§ TASK DESCRIPTION
Copy the data that follows exactly as it is, excluding all pictures.

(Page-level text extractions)
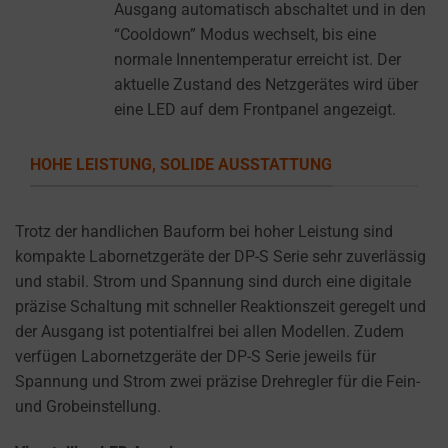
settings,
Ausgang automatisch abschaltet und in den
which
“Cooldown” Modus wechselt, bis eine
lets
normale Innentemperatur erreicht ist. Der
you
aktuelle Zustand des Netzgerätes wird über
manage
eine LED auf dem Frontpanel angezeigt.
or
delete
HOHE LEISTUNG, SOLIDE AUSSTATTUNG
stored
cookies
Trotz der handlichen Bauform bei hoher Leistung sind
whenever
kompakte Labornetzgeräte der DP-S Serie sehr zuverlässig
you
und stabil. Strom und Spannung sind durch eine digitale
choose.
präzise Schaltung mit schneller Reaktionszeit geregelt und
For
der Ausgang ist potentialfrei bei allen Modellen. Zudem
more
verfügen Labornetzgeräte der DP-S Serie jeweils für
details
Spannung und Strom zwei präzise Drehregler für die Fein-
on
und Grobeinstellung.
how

§ FINISHED EXERCISE
settings,
Ausgang automatisch abschaltet und in den
which
“Cooldown” Modus wechselt, bis eine
lets
normale Innentemperatur erreicht ist. Der
you
aktuelle Zustand des Netzgerätes wird über
manage
eine LED auf dem Frontpanel angezeigt.
or
delete
HOHE LEISTUNG, SOLIDE AUSSTATTUNG
stored
cookies
Trotz der handlichen Bauform bei hoher Leistung sind
whenever
kompakte Labornetzgeräte der DP-S Serie sehr zuverlässig
you
und stabil. Strom und Spannung sind durch eine digitale
choose.
präzise Schaltung mit schneller Reaktionszeit geregelt und
For
der Ausgang ist potentialfrei bei allen Modellen. Zudem
more
verfügen Labornetzgeräte der DP-S Serie jeweils für
details
Spannung und Strom zwei präzise Drehregler für die Fein-
on
und Grobeinstellung.
how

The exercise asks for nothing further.